Gamification and game-based learning are both important educational concepts that can help students be better learners. At first glance, the two terms appear to be synonyms. It’s about making education engaging, right? Like a game?
In fact, game-based learning and gamification are two very different things. While the use of one does not necessarily exclude the other, it’s important to recognize what makes game-based learning a particularly powerful teaching tool.
What’s the reward?
Gamification aims to incentivize an activity that a person might otherwise choose not to do. That might be a gold star for first graders who completes their homework or frequent flier miles for business travelers who stick with the same airline for work trips. In both cases, the gamification is not necessarily changing the way the person approaches the situation. It simply makes them more likely to do the work or take part in the activity.
In game-based learning, there is not necessarily any system of rewards or points. Instead, the reward comes from what you learn by playing the game. The games offer an alternative, effective way to learn.
Intrinsic vs. Extrinsic
What is the value of a gold star to first graders? Perhaps if the students get a certain number of gold stars, they will receive a prize. And if business travelers accrue a certain number of frequent flier miles, they can earn a free flight. Both of these rewards deliver short-term, extrinsic value to participants.

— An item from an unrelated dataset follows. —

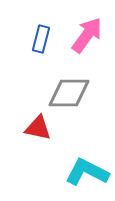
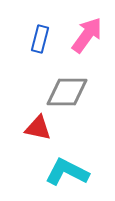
blue rectangle: moved 1 px left
gray diamond: moved 2 px left, 1 px up
cyan L-shape: moved 20 px left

What you achieve from a game is an understanding of a subject matter that you previously lacked. What you acquire from the process is not an abstract achievement badge, but rather the intrinsic value of your new knowledge.
Does it change the nature of learning?
While offering rewards for completed work may push somebody to do better, gamification does not change the nature of the work the student is doing. Game-based learning offers a completely different learning experience by stimulating critical thinking skills.
Can you win?
Gamification does not necessarily have an end state. You can always earn more frequent flier miles or gold stars. You may never win or lose. In Game-Based Learning, however, there is always an objective that you strive to accomplish with specific Student Learning Objectives or SLOs. You either figure out the math problem or you don’t and you have to try again.
Who can play?
A process that is gamified may be restricted to certain participants and apply different rules to others. You have to buy an airline ticket to get frequent flier miles. In contrast, games are accessible to all. Anybody can develop a game and anybody can play it.